Mais la cour avait finalement abandonné les trois quarts des accusations pour se concentrer sur les meurtres, expliquant ne pas vouloir mettre en péril les enfants-soldats recrutés de force et les femmes violées.
- Un procès difficile -
Le procès a été marqué par des problèmes de traduction, des pressions sur les témoins et de grandes difficultés de preuves, d'autant qu'il s'est heurté "à l'éloignement géographique, la gravité et la nature collective des massacres", selon le professeur Andrej Umansky, spécialiste de droit pénal à l'université de Cologne (ouest).
Le juge Hettich a d'ailleurs souligné que la procédure avait menacé à plusieurs reprises "de s'écrouler".
Réagissant au verdict, Julien Paluku, le gouverneur du Nord-Kivu, province de l'Est congolais où sévissent encore les FDLR, a souligné que le verdict satisfait "l'ensemble de la population du Nord-Kivu". Mais "d'autres criminels qui circulent encore devront subir le même sort", selon lui.
"Je pense ici aux autres FDLR", dont la traque est bloquée par un différend entre l'armée congolaise et la Mission de l'ONU (Monusco), et "au noyau du CNDP et du M23", deux rébellions tutsi congolaises aujourd'hui défaites mais dont les chefs se sont exilés en Ouganda et au Rwanda, a ajouté M. Paluku.
Géraldine Mattioli-Zeltner, de l'organisation Human Rights Watch, a de son côté appelé l'Allemagne "et les autres pays ayant les lois le permettant" à "continuer de poursuivre les atrocités commises en dehors de leurs frontières, particulièrement quand la justice n'est pas possible sur les lieux des crimes".
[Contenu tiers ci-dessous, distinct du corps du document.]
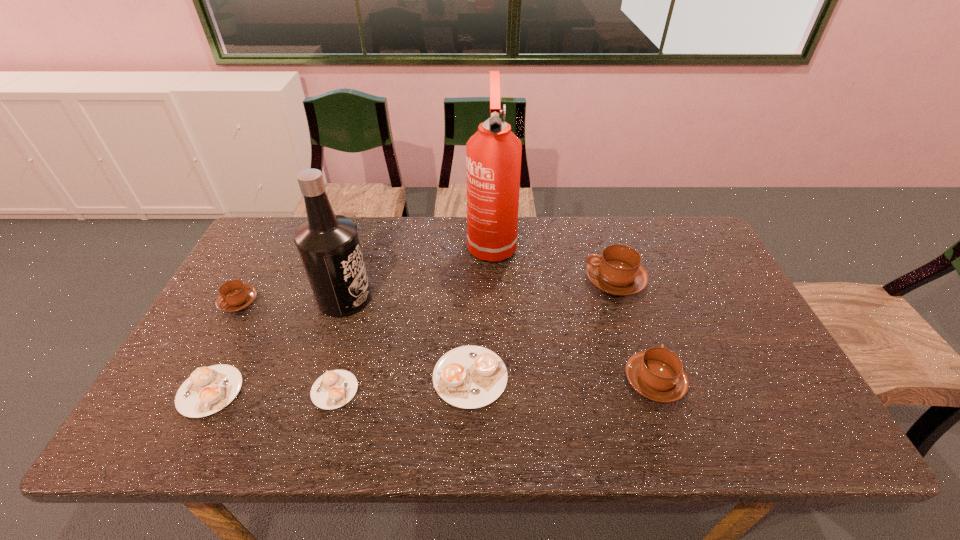 The height and width of the screenshot is (540, 960). In order to click on free space between the smallest white cappuccino and the red fire extinguisher in this screenshot , I will do `click(413, 316)`.

Identify the location of free space that is in between the seventh shortest object and the fire extinguisher. This screenshot has width=960, height=540. (418, 271).

Find the location of `free spot between the tallest cappuccino and the liquor`. free spot between the tallest cappuccino and the liquor is located at coordinates (480, 289).

What are the coordinates of `free space between the leftmost brown cappuccino and the nearest brown cappuccino` in the screenshot? It's located at point(446,341).

Locate which object ranks fifth in proximity to the leftmost brown cappuccino. Please provide its 2D coordinates. Your answer should be formatted as a tuple, i.e. [(x, y)], where the tuple contains the x and y coordinates of a point satisfying the conditions above.

[(493, 154)]

The image size is (960, 540). I want to click on the second closest object to the smallest brown cappuccino, so click(x=328, y=244).

Find the location of a particular element. The height and width of the screenshot is (540, 960). cappuccino that is the sixth closest to the black liquor is located at coordinates (657, 374).

Locate which cappuccino is the second closest to the fifth shortest cappuccino. Please provide its 2D coordinates. Your answer should be formatted as a tuple, i.e. [(x, y)], where the tuple contains the x and y coordinates of a point satisfying the conditions above.

[(469, 377)]

At what (x,y) coordinates should I click in order to perform the action: click on brown cappuccino that is the second closest to the leftmost brown cappuccino. Please return your answer as a coordinate pair (x, y). This screenshot has width=960, height=540. Looking at the image, I should click on (657, 374).

Identify which brown cappuccino is located as the third nearest to the fourth tallest cappuccino. Please provide its 2D coordinates. Your answer should be formatted as a tuple, i.e. [(x, y)], where the tuple contains the x and y coordinates of a point satisfying the conditions above.

[(235, 296)] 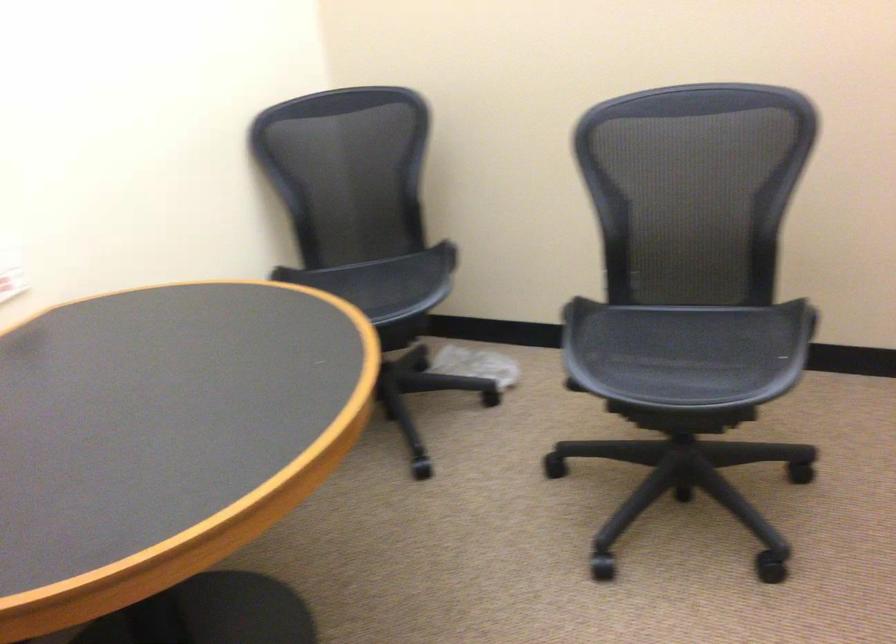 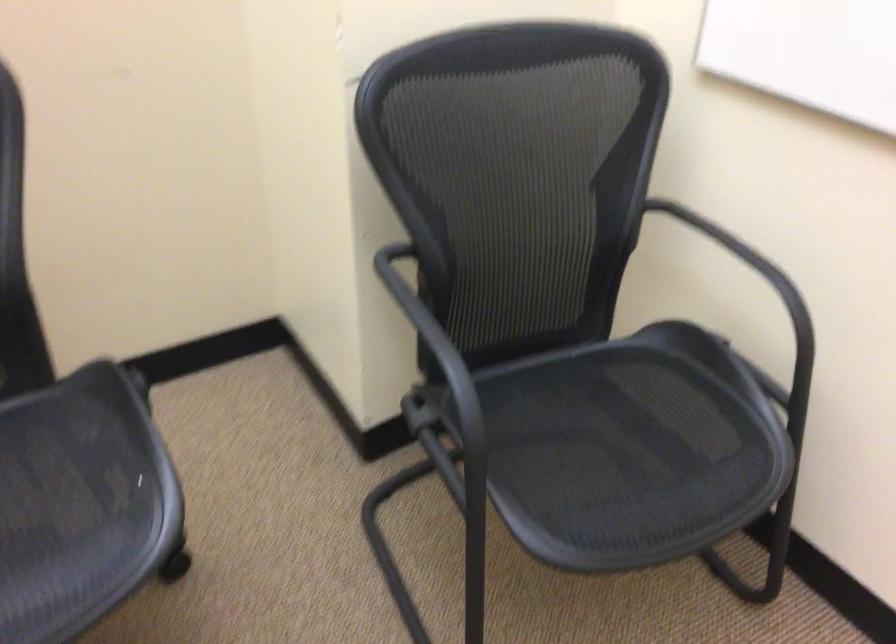 The point at (x=737, y=357) is marked in the first image. Where is the corresponding point in the second image?

(80, 503)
Un porte-parole des FDLR en RDC, La Forge fils Bazeye, a en revanche fustigé "une injustice pure et simple avec pour objectif d'étouffer l'opposition armée contre le dictateur rwandais", faisant référence au président Paul Kagame.
- Une procédure saluée par l'ONU -
Dénonçant une "justice de vainqueurs", la défense avait plaidé l'acquittement et n'avait cessé de contester l'influence des accusés sur la chaîne de commandement supposée des FDLR. Plusieurs rapports d'experts désignaient Ignace Murwanashyaka comme le chef de l'organisation depuis fin 2001 et sous le nom de code "Mihigo".
Recherché par Kigali et objet de sanctions des Nations unies depuis 2005, il a fait sa vie en Allemagne après ses études, tout comme Straton Musoni.
Avant l'ouverture du procès, le secrétaire général de l'ONU Ban Ki-moon avait salué le fait que l'Allemagne ait entendu les "appels répétés" de l'organisation et traduise enfin les chefs des FDLR en justice.
Fin 2014, trois Allemands d'origine rwandaise avaient été condamnés à des peines de 4 à 2 ans de prison ferme pour appartenance ou soutien aux FDLR.
C'est également l'an dernier qu'une cour allemande avait condamné pour la première fois un maire rwandais pour "complicité" dans le génocide qui a fait plusieurs centaines de milliers de morts au Rwanda entre avril et juillet 1994.